# The sticky note about the theories of sex in marriage



## Freetown (Oct 19, 2017)

I think TAM is a wonderful medium with great people with good views helping each other. However, the ad hoc feedback mechanism may not always be the best approach from a theoretical point of view. E.g. the Emotionally Focused therapy uses a 9 step programme, divided in 3 stages (see extract below). If you d skip a step your success rate may go down.
Furthermore there are plenty of interesting theories, such as the Love languages, the cardinal rule, the 360 degree rule, attachements styles, and interesting books such as Mating in captivity, Receiving love etc. 

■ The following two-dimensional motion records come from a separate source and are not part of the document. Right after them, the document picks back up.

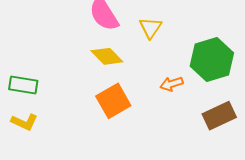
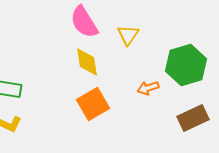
yellow diamond: (107, 56) -> (87, 62), turned 36

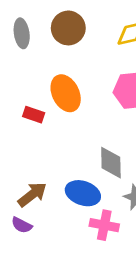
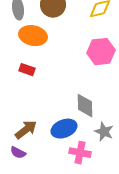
orange ellipse: (66, 93) -> (33, 36), moved, turned -52
blue ellipse: (83, 193) -> (64, 129), turned -40

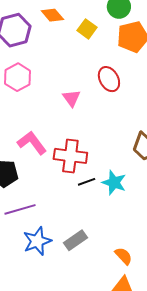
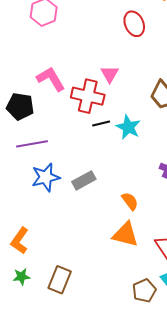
pink triangle: (71, 98) -> (110, 74), moved

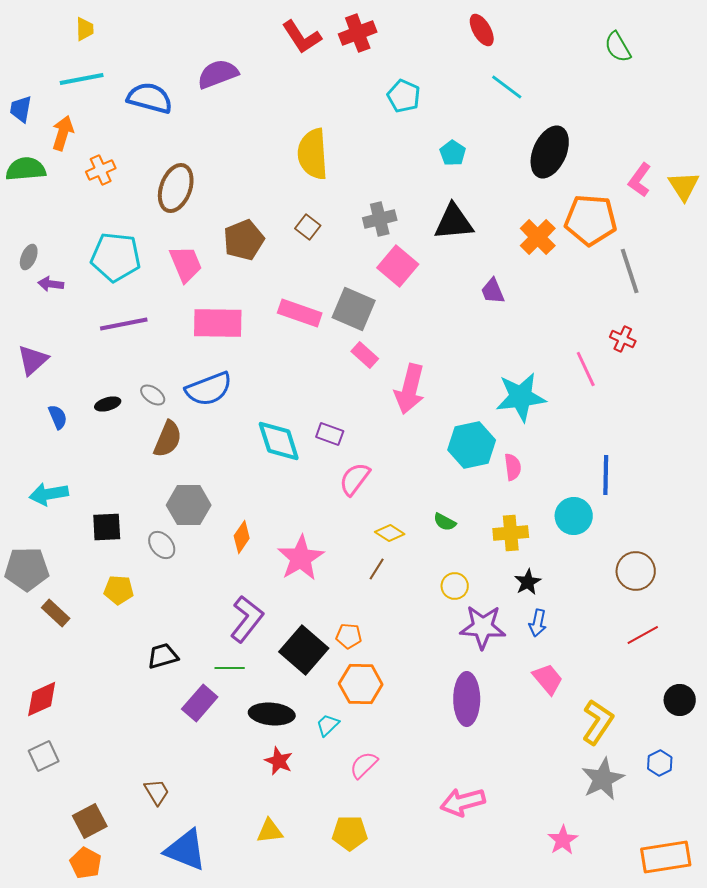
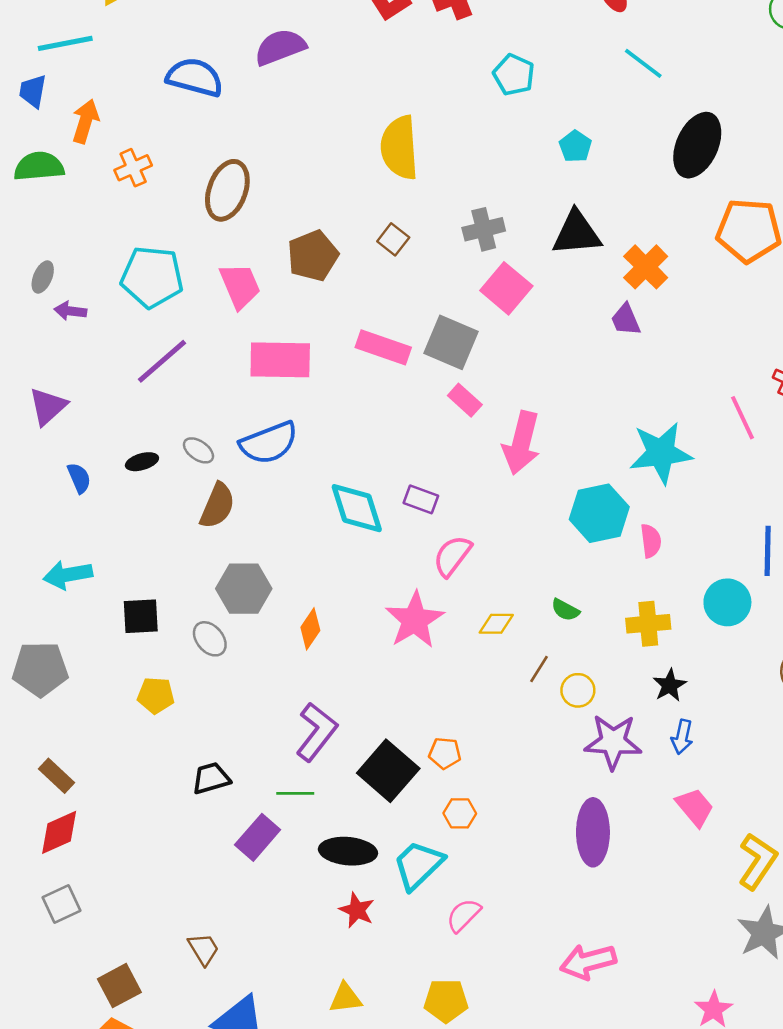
cyan line: (82, 79) -> (65, 43), moved
orange cross: (538, 237) -> (646, 267), moved
purple line: (124, 324) -> (162, 361), turned -30
yellow diamond: (390, 533) -> (496, 624), turned -32
pink star: (301, 558) -> (415, 620), moved
brown line: (377, 569) -> (539, 669), moved
brown rectangle: (56, 613) -> (57, 776), moved
orange hexagon: (361, 684) -> (460, 813), size x0.6
cyan trapezoid: (328, 725) -> (418, 865), size x1.8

I know it's not the purpose to become an overall specialist nor a fulltime reader and I agree sometimes you have to stop thinking and start acting, but I believe it could be interesting to share all our knowledge in one thread about the theories of love.

Let me know what you think of it. We could share what we ve read and experienced including the key elements and pros and contras.


Ex: Extract of EFT steps from Wikipedia:
Stage 1. Stabilization (assessment and de-escalation phase)	Edit
Step 1: Identify the relational conflict issues between the partners
Step 2: Identify the negative interaction cycle where these issues are expressed
Step 3: Access attachment emotions underlying the position each partner takes in this cycle
Step 4: Reframe the problem in terms of the cycle, unacknowledged emotions, and attachment needs


----------



## MEM2020 (Aug 23, 2009)

The love languages are a good concept, though IMO the execution was bad. The authors list is below - my edits to it are below that.

Initial list
1. receiving gifts, 
2. quality time, 
3. words of affirmation, 
4. acts of service (devotion), 
5 physical touch.

BTW - I always want to meet these folks who score super high on receiving gifts and affirmation, and score low on the rest. I want to ask them: Does your partner know you do not love them? 


————-
My edited list:
1. Sacrifice (making the conscious choice to put your partners desire to do/not do... ahead of your own). It’s about giving:
- Time
- Money
- Self - THIS is about sex 
- Restraint - and THIS is about not having sex outside your marriage 

- Sacrifice is about choice and duration of activities - which movie, which restaurant, how long will we visit your parents for, will I cut the grass or play video games. How long will we have sex for?
- As well as how discretionary money is allocated between us
- Oh yeah - and last but not least the ultimate give which is of your body - when you aren’t exactly feeling it

2. Companionship 
- Stabilizing / soothing
- Excitement / happiness 
- Honesty / constructive feedback
- Annoyance Quotient (AQ)

3. Touch
- non sexual
- sexual

4. I think acts of service - are part of sacrifice
5. Gift giving is monetary generosity = sacrifice

I guess that means - I think there are 3 love languages - sacrifice, companionship and touch. 






Freetown said:


> I think TAM is a wonderful medium with great people with good views helping each other. However, the ad hoc feedback mechanism may not always be the best approach from a theoretical point of view. E.g. the Emotionally Focused therapy uses a 9 step programme, divided in 3 stages (see extract below). If you d skip a step your success rate may go down.
> Furthermore there are plenty of interesting theories, such as the Love languages, the cardinal rule, the 360 degree rule, attachements styles, and interesting books such as Mating in captivity, Receiving love etc.
> 
> I know it's not the purpose to become an overall specialist nor a fulltime reader and I agree sometimes you have to stop thinking and start acting, but I believe it could be interesting to share all our knowledge in one thread about the theories of love.
> ...


----------



## Holdingontoit (Mar 7, 2012)

The golden rule: earnestly endeavor to love your spouse as much as they love you. No more. No less.

The important corollaries:

Not in the way you want to be loved. In the way they want to be loved.

Learn to communicate well how you like to be loved, and be open to your spouse's communication of how they like to be loved.

If you both know what the other likes, and one or both of you can't provide that consistently and lovingly, then you are better off apart.


----------



## Bananapeel (May 4, 2015)

Not everyone has problems with sex in marriage. Some people learn at an early age to communicate clearly and advocate for their needs and they tend to have a much easier time finding a compatible partner than those that take a more passive approach in their mate selection.


----------



## Ragnar Ragnasson (Mar 4, 2018)

Holdingontoit said:


> The golden rule: earnestly endeavor to love your spouse as much as they love you. No more. No less.
> 
> The important corollaries:
> 
> ...


I think this is a good plan. 
I might make a couple edits, just MHO...

Love your SO the way you want to love them, if the right person, that works out. *At the same time be attentive to what love language they need. 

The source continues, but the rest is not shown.